Every studio says it builds software that’s “typed and tested.” It sounds like jargon — two boxes engineers tick to feel professional. It isn’t. Typing and testing are the two cheapest forms of insurance you can buy on a product, and the payoff lands exactly when it hurts most: the day you need to change something.
What “typed” means for you
A type is a promise the code makes to itself: this is a price, in cents, never empty. This is a user, and a user always has an email. When everything is typed end to end, the computer checks those promises every time anyone touches the code — before it ever reaches a customer.
The benefit isn’t fewer typos. It’s that whole categories of bugs become impossible to ship. The classic “undefined is not a function” crash, the checkout that breaks because a field was renamed, the report that silently shows the wrong number — those mostly come from one part of the app assuming something another part stopped guaranteeing. Types catch that mismatch the moment it’s written, not three weeks later in a customer’s hands.
What “tested” means for you
A test is a tiny robot that uses one corner of your product the same way every time and shouts if the answer changes. Write one for “a discount code takes 10% off,” and from then on, nobody can quietly break discount codes without the robot noticing first.
The value compounds. A product without tests gets more fragile as it grows — every new feature is a chance to break an old one, and you find out from users. A product with tests gets safer to change, because the robots stand guard over everything that already works. That’s the difference between a codebase you’re afraid to touch and one you can keep shipping into for years.

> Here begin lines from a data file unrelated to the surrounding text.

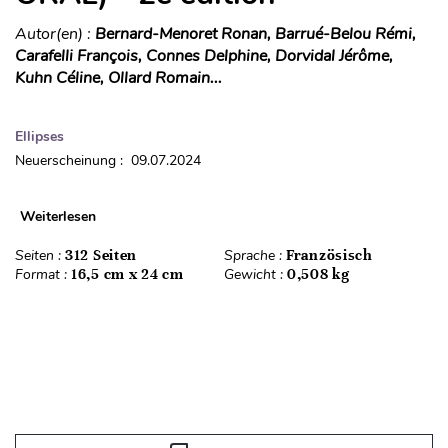
Autor(en) :
Bernard-Menoret Ronan, Barrué-Belou Rémi,
Carafelli François, Connes Delphine, Dorvidal Jérôme,
Kuhn Céline, Ollard Romain...
Ellipses
Neuerscheinung : 09.07.2024
Weiterlesen
Seiten :
312 Seiten
Sprache :
Französisch
Format :
16,5 cm x 24 cm
Gewicht :
0,508 kg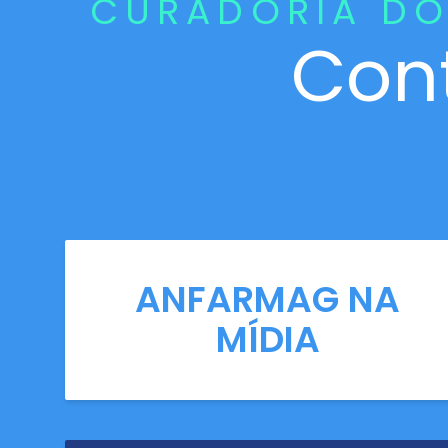
CURADORIA DO
Con
ANFARMAG NA
MÍDIA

The real payoff: speed, later
Here’s the part that gets missed. Typing and testing feel like they slow the first version down — a little upfront discipline instead of racing to a demo. And on day one, yes, a sloppy build can look finished faster.
But software’s cost isn’t day one. It’s every change after. The untyped, untested build is quick to start and brutal to evolve: each new feature risks the last, every fix spawns two bugs, and eventually the honest recommendation is a rewrite. The typed, tested build is a touch slower to start and stays cheap to change for as long as you own it.
We build typed and tested by default, even for an MVP, because the whole point of an MVP is to learn fast and change fast. A foundation you can’t change safely defeats the exercise.
What to ask any studio
You don’t need to read the code to check this. Ask three questions:
- Is it typed end to end? (The answer should be yes, with TypeScript.)
- Is there an automated test suite, and does it run before every deploy?
- If I want to change something in six months, what stops it from breaking everything else?
If the answers are vague, the bill for that vagueness arrives later — with interest. Cheap to build and expensive to own is a bad trade. Typed and tested is how you avoid it.